Global warming will be even worse than we presently think, scientists warn in a new paper published in Nature on Wednesday. How much worse? In all scenarios of greenhouse-gas emissions, the estimates of temperature increase by the Intergovernmental Panel on Climate Change are about 15 percent too low.
This result is based on a new model, based on picking from dozens of previously published climate models that successfully simulated the recent past, plus actual observations. The key concept is that the models best at simulating the past would likely be best at projecting future warming too.
The conclusion of Patrick Brown and Ken Caldeira of the Carnegie Institute for Science that, if anything, science has been too optimistic, applies whether we stop emitting greenhouse gases today or continue on our present trajectory: projections have been too optimistic across the board.
If greenhouse-gas emissions continue to rise throughout the century (the “business-as-usual” scenario – also known as “the worst case scenario”), existing climate models predict the global mean temperature will rise by 3.2 degrees to 5.9 degrees Celsius (5.8 degrees to 10.6 degrees Fahrenheit) above pre-industrial levels by the year 2100.
“Our projection basically eliminates the low end of the range, but retains the upper end of the range and moves the central estimate up 15 percent,” Brown explains.
So much for halting temperature rise at 2 degrees Celsius, which was already considered to be a disastrous level of global warming. The 2-degree hopeful limit was set in the 2016 Paris Agreement climate accord that the United States has since abandoned.

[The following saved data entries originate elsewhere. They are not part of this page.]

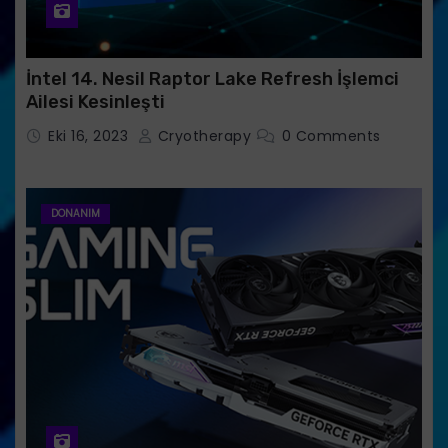
İntel 14. Nesil Raptor Lake Refresh İşlemci
Ailesi Kesinleşti
Eki 16, 2023
Cryotherapy
0 Comments
DONANIM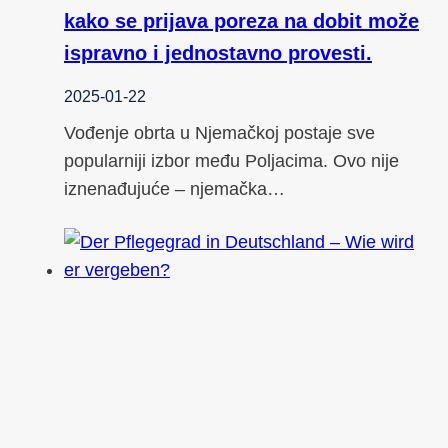
kako se prijava poreza na dobit može
ispravno i jednostavno provesti.
2025-01-22
Vođenje obrta u Njemačkoj postaje sve
popularniji izbor među Poljacima. Ovo nije
iznenađujuće – njemačka…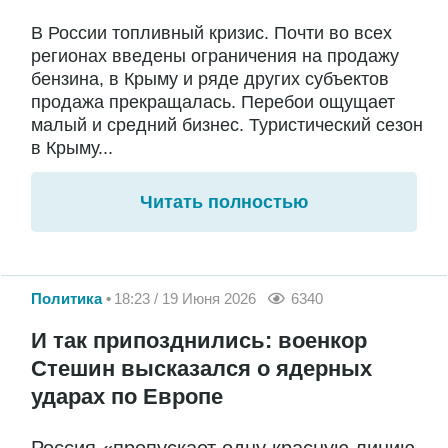
В России топливный кризис. Почти во всех
регионах введены ограничения на продажу
бензина, в Крыму и ряде других субъектов
продажа прекращалась. Перебои ощущает
малый и средний бизнес. Туристический сезон
в Крыму...
Читать полностью
Политика
18:23 / 19 Июня 2026
6340
И так припозднились: военкор
Стешин высказался о ядерных
ударах по Европе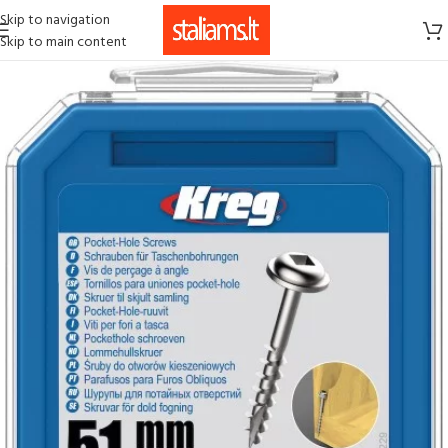
Skip to navigation
Skip to main content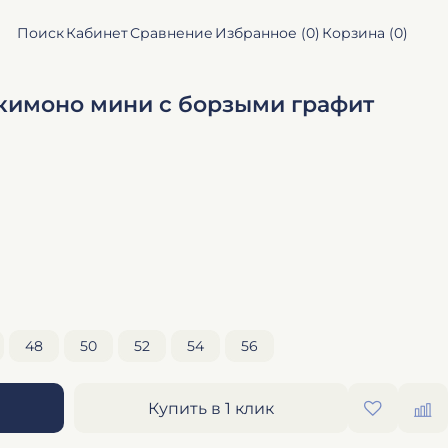
Поиск
Кабинет
Сравнение
Избранное (
0
)
Корзина (
0
)
кимоно мини с борзыми графит
48
50
52
54
56
Купить в 1 клик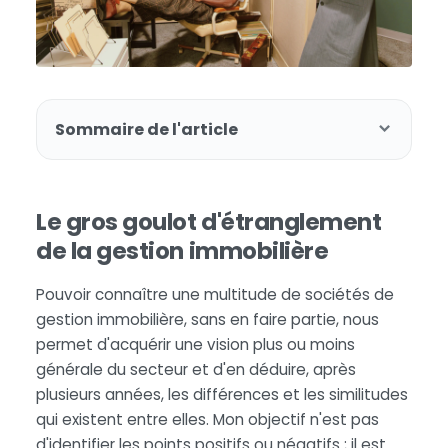
Sommaire de l'article
Le gros goulot d'étranglement
de la gestion immobilière
Pouvoir connaître une multitude de sociétés de
gestion immobilière, sans en faire partie, nous
permet d'acquérir une vision plus ou moins
générale du secteur et d'en déduire, après
plusieurs années, les différences et les similitudes
qui existent entre elles. Mon objectif n'est pas
d'identifier les points positifs ou négatifs ; il est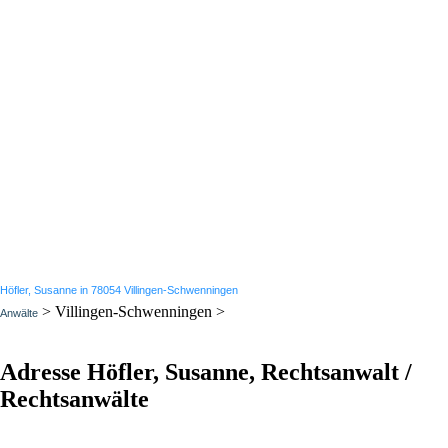
Höfler, Susanne in 78054 Villingen-Schwenningen
> Villingen-Schwenningen >
Anwälte
Adresse Höfler, Susanne, Rechtsanwalt /
Rechtsanwälte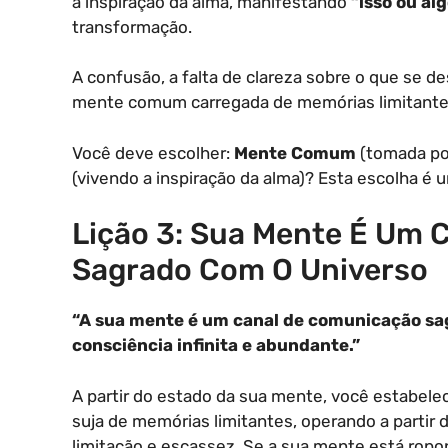
a inspiração da alma, manifestando
“isso ou al
transformação.
A confusão, a falta de clareza sobre o que se 
mente comum carregada de memórias limitante
Você deve escolher:
Mente Comum
(tomada po
(vivendo a inspiração da alma)? Esta escolha 
Lição 3: Sua Mente É Um
Sagrado Com O Universo
“A sua mente é um canal de comunicação sa
consciência infinita e abundante.”
A partir do estado da sua mente, você estabel
suja de memórias limitantes, operando a parti
limitação e escassez. Se a sua mente está rop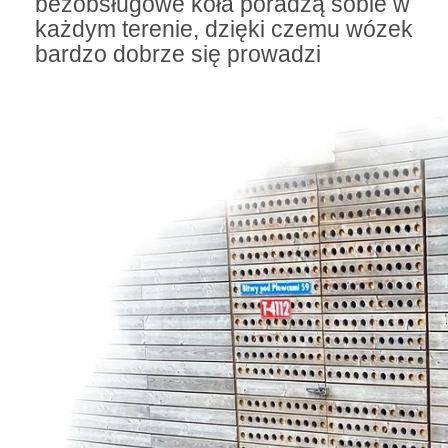
bezobsługowe koła poradzą sobie w
każdym terenie, dzięki czemu wózek
bardzo dobrze się prowadzi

Their ultimate conclusion is that greenhouse-gas emissions need to be reduced more than had been thought if we hope to stabilize the global mean temperature, Brown says. And make no mistake, emissions are still increasing globally.
Reducing the uncertainty
All climate models predict average global warming because of human greenhouse-gas emissions. The question is by how much, and the spread is not small. Why should we believe Brown and Caldeira rather than some more benign model?
Climate modeling is an imprecise science, partly because of the vast number of parameters involved, plus the unknowns, which include the behavior of feedbacks in the climate system, notably cloud feedback.

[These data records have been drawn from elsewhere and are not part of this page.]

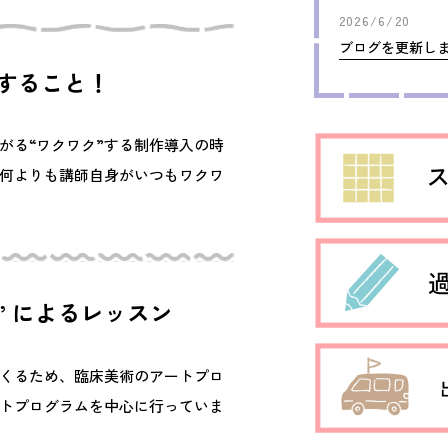
2026/6/20
ブログを更新し
すること！
がる“ワクワク”する制作導入の時
何よりも講師自身がいつもワクワ
”
によるレッスン
くるため、臨床美術のアートプロ
トプログラムを中心に行っていま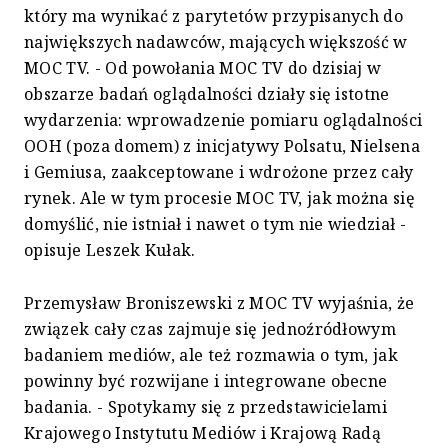
który ma wynikać z parytetów przypisanych do
największych nadawców, mających większość w
MOC TV. - Od powołania MOC TV do dzisiaj w
obszarze badań oglądalności działy się istotne
wydarzenia: wprowadzenie pomiaru oglądalności
OOH (poza domem) z inicjatywy Polsatu, Nielsena
i Gemiusa, zaakceptowane i wdrożone przez cały
rynek. Ale w tym procesie MOC TV, jak można się
domyślić, nie istniał i nawet o tym nie wiedział -
opisuje Leszek Kułak.
Przemysław Broniszewski z MOC TV wyjaśnia, że
związek cały czas zajmuje się jednoźródłowym
badaniem mediów, ale też rozmawia o tym, jak
powinny być rozwijane i integrowane obecne
badania. - Spotykamy się z przedstawicielami
Krajowego Instytutu Mediów i Krajową Radą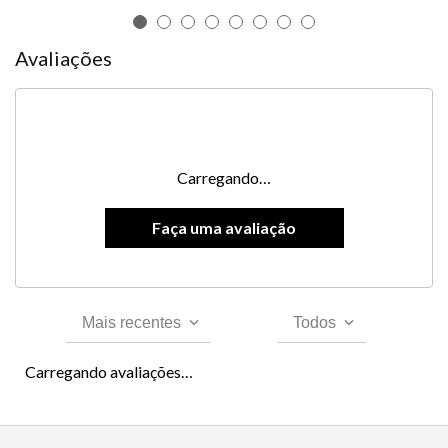
Avaliações
Carregando…
Mais recentes
Todos
Carregando avaliações…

“The wide range comes from there being no consensus on how to best model many key aspects of the climate system – in particular how clouds might change with warming,” Brown explained to Haaretz.

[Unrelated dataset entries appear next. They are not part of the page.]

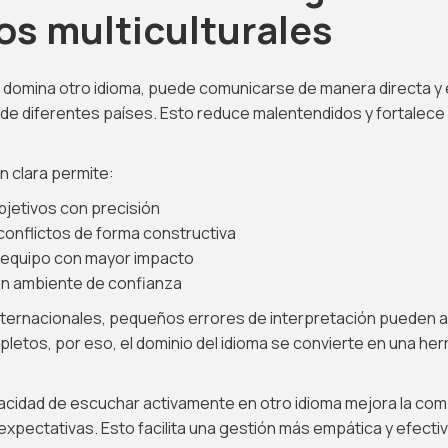
os multiculturales
 domina otro idioma, puede comunicarse de manera directa y 
e diferentes países. Esto reduce malentendidos y fortalece 
 clara permite:
bjetivos con precisión
conflictos de forma constructiva
l equipo con mayor impacto
n ambiente de confianza
nternacionales, pequeños errores de interpretación pueden a
etos, por eso, el dominio del idioma se convierte en una her
acidad de escuchar activamente en otro idioma mejora la co
xpectativas. Esto facilita una gestión más empática y efectiv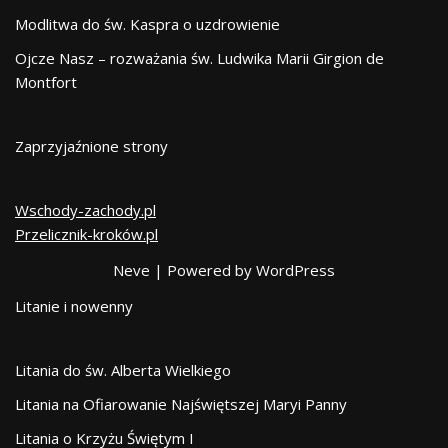
Modlitwa do św. Kaspra o uzdrowienie
Ojcze Nasz – rozważania św. Ludwika Marii Girgion de
Montfort
Zaprzyjaźnione strony
Wschody-zachody.pl
Przelicznik-kroków.pl
Neve
| Powered by
WordPress
Litanie i nowenny
Litania do św. Alberta Wielkiego
Litania na Ofiarowanie Najświętszej Maryi Panny
Litania o Krzyżu Świętym I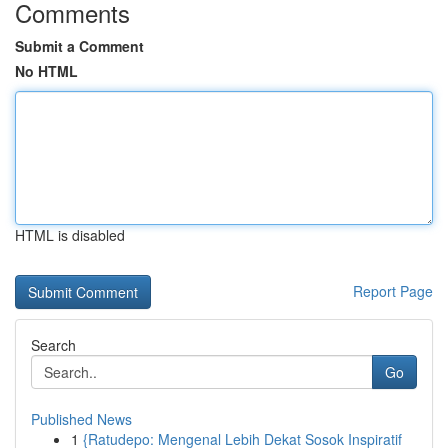
Comments
Submit a Comment
No HTML
HTML is disabled
Report Page
Search
Go
Published News
1
{Ratudepo: Mengenal Lebih Dekat Sosok Inspiratif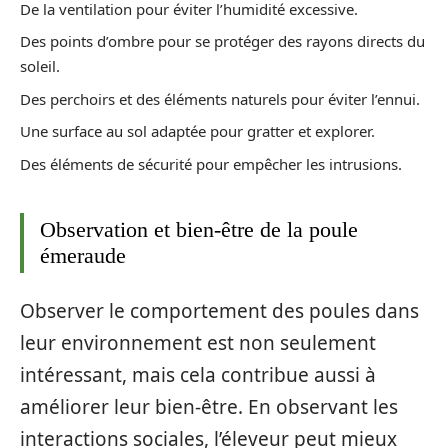
De la ventilation pour éviter l’humidité excessive.
Des points d’ombre pour se protéger des rayons directs du
soleil.
Des perchoirs et des éléments naturels pour éviter l’ennui.
Une surface au sol adaptée pour gratter et explorer.
Des éléments de sécurité pour empêcher les intrusions.
Observation et bien-être de la poule
émeraude
Observer le comportement des poules dans
leur environnement est non seulement
intéressant, mais cela contribue aussi à
améliorer leur bien-être. En observant les
interactions sociales, l’éleveur peut mieux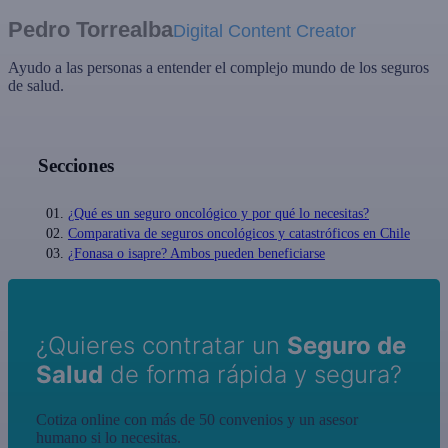
Pedro Torrealba
Digital Content Creator
Ayudo a las personas a entender el complejo mundo de los seguros
de salud.
Secciones
¿Qué es un seguro oncológico y por qué lo necesitas?
Comparativa de seguros oncológicos y catastróficos en Chile
¿Fonasa o isapre? Ambos pueden beneficiarse
¿Quieres contratar un
Seguro de
Salud
de forma rápida y segura?
Cotiza online con más de 50 convenios y un asesor
humano si lo necesitas.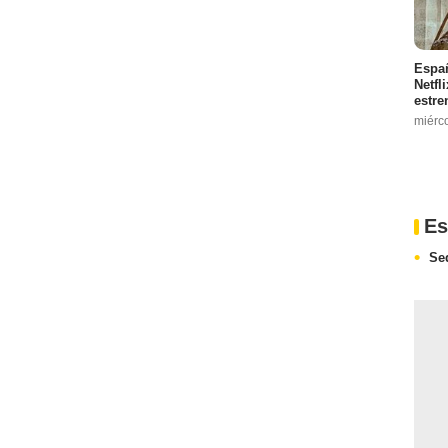
Españ
Netfl
estre
miérc
Es
Se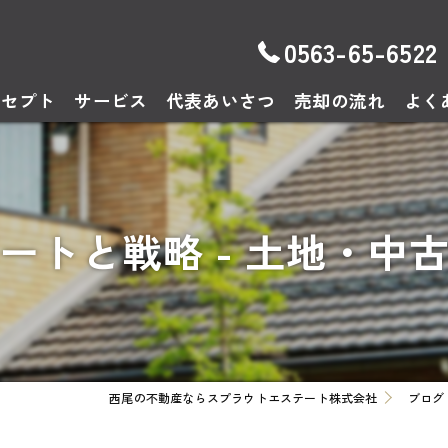
0563-65-6522
ンセプト
サービス
代表あいさつ
売却の流れ
よく
ートと戦略 - 土地・中
西尾の不動産ならスプラウトエステート株式会社
ブログ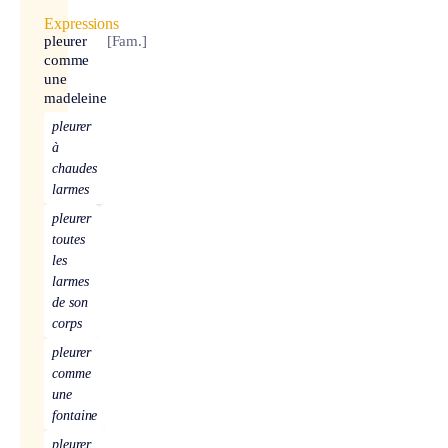
Expressions
pleurer
[Fam.]
comme
une
madeleine
pleurer
à
chaudes
larmes
pleurer
toutes
les
larmes
de son
corps
pleurer
comme
une
fontaine
pleurer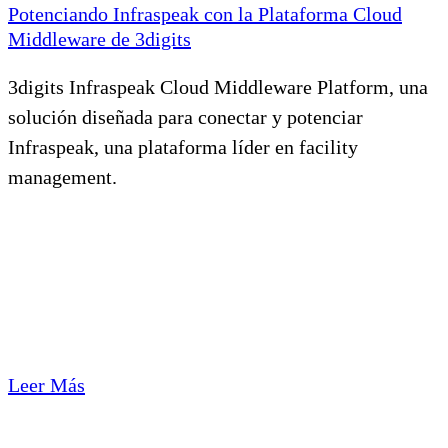
Potenciando Infraspeak con la Plataforma Cloud
Middleware de 3digits
3digits Infraspeak Cloud Middleware Platform, una
solución diseñada para conectar y potenciar
Infraspeak, una plataforma líder en facility
management.
Leer Más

“[Other] models do not explicitly incorporate modern observations. They are based on physics and simulate a world that is internally consistent, but may not match observations of the recent past very well,” he added.
Their model is likely to prove more reliable because it factors in actual observation, not just theory, they claim. Technically, Brown and Caldeira took various climate models and constrained them with actual observational data regarding the amount of light and heat energy that the Earth exchanges with space.
Based on observation, they predict that the cooling effect from clouds will be diminished in the future, and so the world will get warmer than is presently expected.
To sum up, the observationally informed warming projection for the steepest emissions scenario in 2100 is about 15 percent warmer than the IPCC says. Moreover, Brown and Caldeira estimate their work diminishes the uncertainty of previous projections by about a third.
In April 2016, the European Geosciences Union reported on the likely consequences of a 1.5 degree Celsius increase in global mean temperature, compared with an increase of 2 degrees based on existing climate models. That extra increase, from 1.5 to 2 degrees, means heat waves would last around a third longer and storms would be about a third more intense. Even in the arid Middle East, which is expected to become drier and drier, the storms that do arrive are expected to be stronger.
It bears adding that there are tons of scenarios the Carnegie scientists cannot humanly factor in – one being the actual future emission of greenhouse gases.
Another is the possibility of rapid, nonlinear melting of the Greenland and Antarctic ice sheets. That could happen, they point out, but this imponderable (and unthinkable) cannot be represented in any of the models they studied. Ergo, it has an effective probability of zero, even though a 2016 paper predicts that very thing even in the lesser case of a 2-degree Celsius increase in temperature. And if that happens, all bets are off.